San Francisco, Berlin, London, Hong Kong, Tel Aviv, Singapore – the choices for start-up hubs seems to be endless. I personally incorporated my tech start-up in Hong Kong and I am frequently asked by soon-to-be founders if they should move to Hong Kong. It is easy to let ourselves be blinded by start-up events and a city’s marketing as a start-up hub. But what are the factors determining where you should start your business?
Firstly, let me give you the reasons for my personal choice: I started in 2014 and the product was targeted at women in China. Incorporating in the People’s Republic of China as a foreigner at that time was a bit tricky and also for legal reasons, my choice was Hong Kong. Before the so-called “Umbrella Revolution” – Hong Kong was the door to China. Businesses incorporated in Hong Kong had the benefits of easy access to the Chinese market paired with legal stability. Incorporating as a foreigner was straightforward as well: you needed to pay a Hong Kong secretarial company to act for you. All this, I could arrange online. I then flew to Hong Kong to open the bank account. Because of the product, Hong Kong absolutely made sense. I also love the city and had friends there. Hence, the move was quite easy for me.
Do You Have a Personal Network?
The start-up hot spots are very often romanticized and it seems so easy to run your business from there. While I do not say this is not true, I think it is crucial to have a strong network in the place where you would like to do business. Founding a business is always tough. Even if you stay in your hometown and you have a great social support network. Imagine that rollercoaster in a city where you are completely on your own, you still need to make friends and build a network. Speaking of “network”: I have always considered my network my friends. And I was lucky to have friends even before my move to Hong Kong. They were incredibly helpful: as soon as people heard I started my own business, they tried to contribute in any way they could.

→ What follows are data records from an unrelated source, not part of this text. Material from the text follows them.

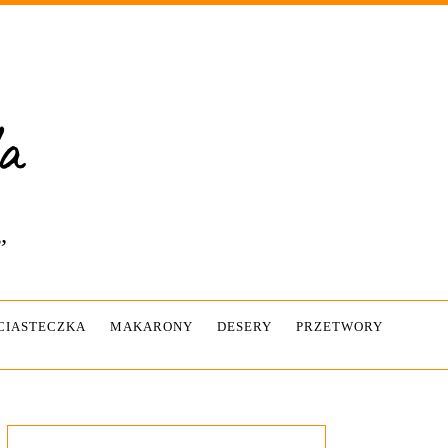
”
-CIASTECZKA
MAKARONY
DESERY
PRZETWORY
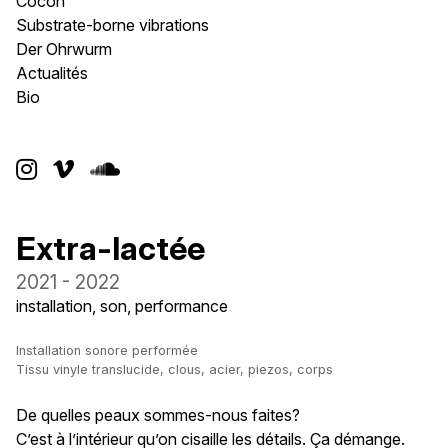
Cocon
Substrate-borne vibrations
Der Ohrwurm
Actualités
Bio



Extra-lactée
2021 - 2022
installation, son, performance
Installation sonore performée
Tissu vinyle translucide, clous, acier, piezos, corps
De quelles peaux sommes-nous faites?
C’est à l’intérieur qu’on cisaille les détails. Ça démange.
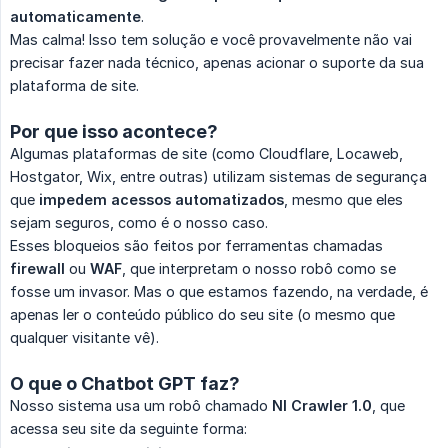
automaticamente
.
Mas calma! Isso tem solução e você provavelmente não vai
precisar fazer nada técnico, apenas acionar o suporte da sua
plataforma de site.
Por que isso acontece?
Algumas plataformas de site (como Cloudflare, Locaweb,
Hostgator, Wix, entre outras) utilizam sistemas de segurança
que
impedem acessos automatizados
, mesmo que eles
sejam seguros, como é o nosso caso.
Esses bloqueios são feitos por ferramentas chamadas
firewall
ou
WAF
, que interpretam o nosso robô como se
fosse um invasor. Mas o que estamos fazendo, na verdade, é
apenas ler o conteúdo público do seu site (o mesmo que
qualquer visitante vê).
O que o Chatbot GPT faz?
Nosso sistema usa um robô chamado
NI Crawler 1.0
, que
acessa seu site da seguinte forma:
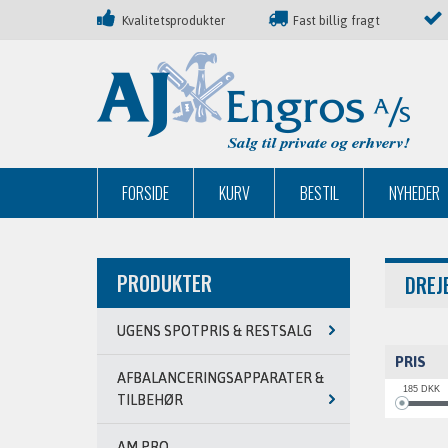
Kvalitetsprodukter
Fast billig fragt
FORSIDE
KURV
BESTIL
NYHEDER
PRODUKTER
DREJ
UGENS SPOTPRIS & RESTSALG
PRIS
AFBALANCERINGSAPPARATER &
185
DKK
TILBEHØR
AM PRO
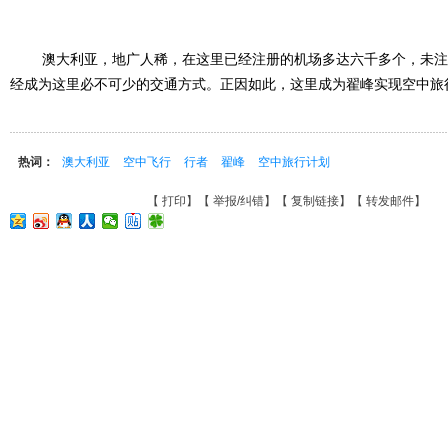
澳大利亚，地广人稀，在这里已经注册的机场多达六千多个，未注
经成为这里必不可少的交通方式。正因如此，这里成为翟峰实现空中旅
热词：
澳大利亚
空中飞行
行者
翟峰
空中旅行计划
【
打印
】【
举报/纠错
】【
复制链接
】【
转发邮件
】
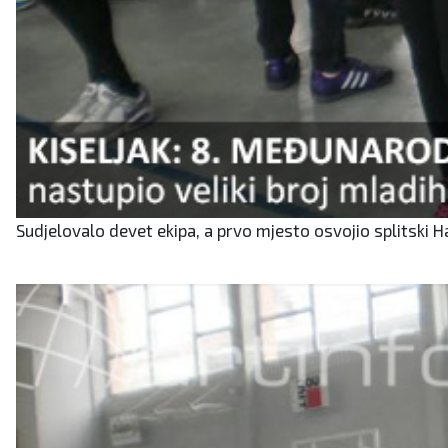
Sudjelovalo devet ekipa, a prvo mjesto osvojio splitski H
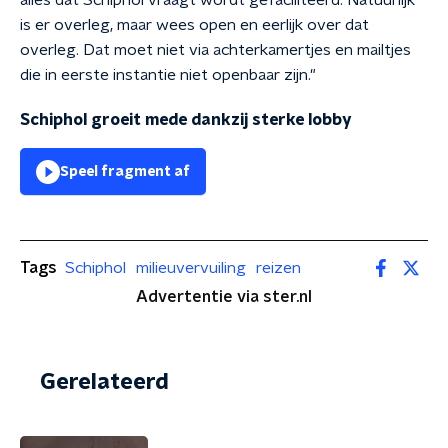
alles dat Schiphol vraagt wordt gefaciliteerd. Natuurlijk
is er overleg, maar wees open en eerlijk over dat
overleg. Dat moet niet via achterkamertjes en mailtjes
die in eerste instantie niet openbaar zijn."
Schiphol groeit mede dankzij sterke lobby
Speel fragment af
Tags
Schiphol
milieuvervuiling
reizen
Advertentie via ster.nl
Gerelateerd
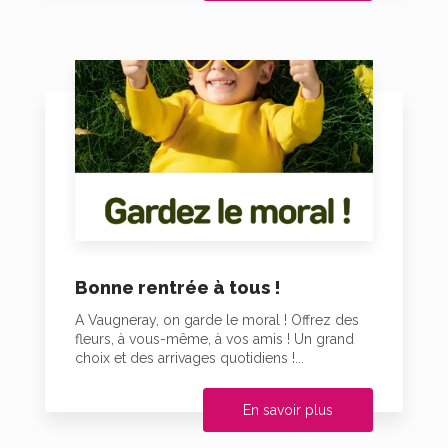
Bonne rentrée à tous !
A Vaugneray, on garde le moral ! Offrez des
fleurs, à vous-même, à vos amis ! Un grand
choix et des arrivages quotidiens !...
En savoir plus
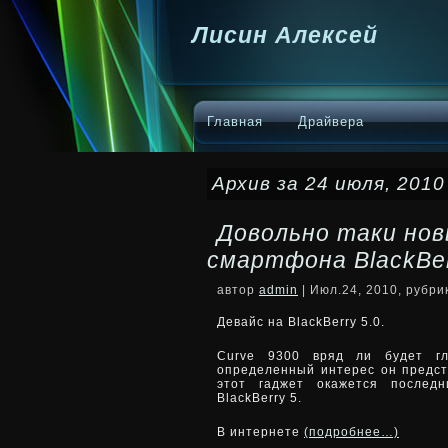
Лисин Алексей
Главная
Драйвера
Архив за 24 июля, 2010
Довольно таки но
смартфона BlackBer
автор
admin
| Июл.24, 2010, рубр
Девайс на BlackBerry 5.0.
Curve 9300 вряд ли будет гл
определенный интерес он предста
этот гаджет окажется послед
BlackBerry 5.
В интернете
(подробнее…)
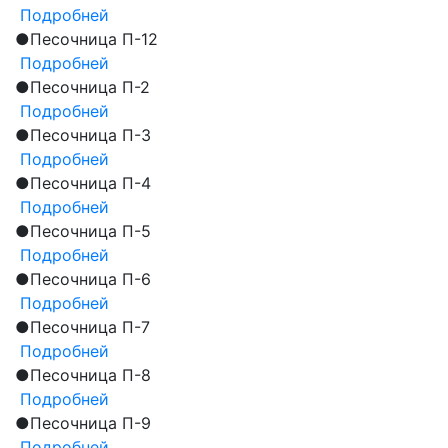
Подробней
●
Песочница П-12
Подробней
●
Песочница П-2
Подробней
●
Песочница П-3
Подробней
●
Песочница П-4
Подробней
●
Песочница П-5
Подробней
●
Песочница П-6
Подробней
●
Песочница П-7
Подробней
●
Песочница П-8
Подробней
●
Песочница П-9
Подробней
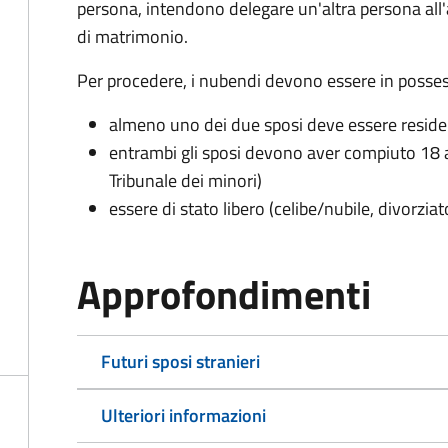
persona, intendono delegare un'altra persona all
di matrimonio.
Per procedere, i nubendi devono essere in possess
almeno uno dei due sposi deve essere resid
entrambi gli sposi devono aver compiuto 18 a
Tribunale dei minori)
essere di stato libero (celibe/nubile, divorzia
Approfondimenti
Futuri sposi stranieri
Ulteriori informazioni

Can You Incorporate as a Foreigner?
The most basic question is of administrative nature: Can you incorporate as a foreigner? If yes, do you need to pay a local company for administrative support? Or do you need a local partner or even director/majority shareholder in your business? Would this be a deal breaker for you?
Visa and Tax
Very often, it might be straightforward to incorporate a business but getting a visa for you to live in the country might be more difficult. In Hong Kong, I needed to prove a substantial amount of cash in my bank account in addition to my business plan, rental and further requirements. I also needed to have a Hong Kong permanent resident act as my sponsor. Can you meet all these requirements?
Needless to say, tax plays a significant role. Maybe not when you start out but definitely at a later profitable stage. Assess the environment on the one hand for your business, but on the other also for your personal tax situation.
Similarly, check the process for opening bank accounts. When I incorporated, the opening of an account was just a formality but it has become increasingly difficult. In many countries, you need to be a resident of that country to open an account – can you get a visa before that? How difficult is it?
Depending on your product, it is useful to assess the industry environment. If you try to start a fashion-related company, it is probably worth looking at cities with a strong fashion network. If you are in tech, you will need highly skilled programmers. Are you setting up a trading business and do you need access to factories? The industry and your product will have a huge impact on the choice of your business location.
I would never move to another country without having visited and assessed the environment beforehand. Similar to my article about Where to Move as an Expat, it is very important to get a realistic perspective: apart from a positive environment towards start-ups, what is the city like? Is it easy to network? Do you enjoy the vibe? Is it easy to find likeminded partners/employees? Is it a city which is great for a long weekend or would you really want to live there? Is it even possible to live there from a practical perspective. For example, can you rent a place without proving a steady income and only by providing your savings? And lastly, what are the language barriers?
Cost of Living
This is closely linked to my previous point. As a founder, capital and savings are important. I learned it the hard way by experiencing Hong Kong and Singapore. Both are cities which are amazing if you have high paying jobs. But what is it like if you have a very small or no income for some time? Can you even afford living there? Please calculate a burn-rate of how long you can live off your savings in that city: take your amount of savings and divide it by the sum of rental and living cost. The best way is to get some information from local entrepreneurs or friends. Also go to supermarkets, coffee shops and restaurants and assess the prices. How many months can you live there?
A factor which is frequently being overlooked when starting a business is the deregitration process. It is not something we really want to consider at the beginning, right? However, businesses can fail or environments may change and you might want to deregister the company, put it dormant or move it to another country. Do some research about the process and involved cost. If you really need to close your business, you surely want to avoid unnecessary costs or red tape which you may need to do in person.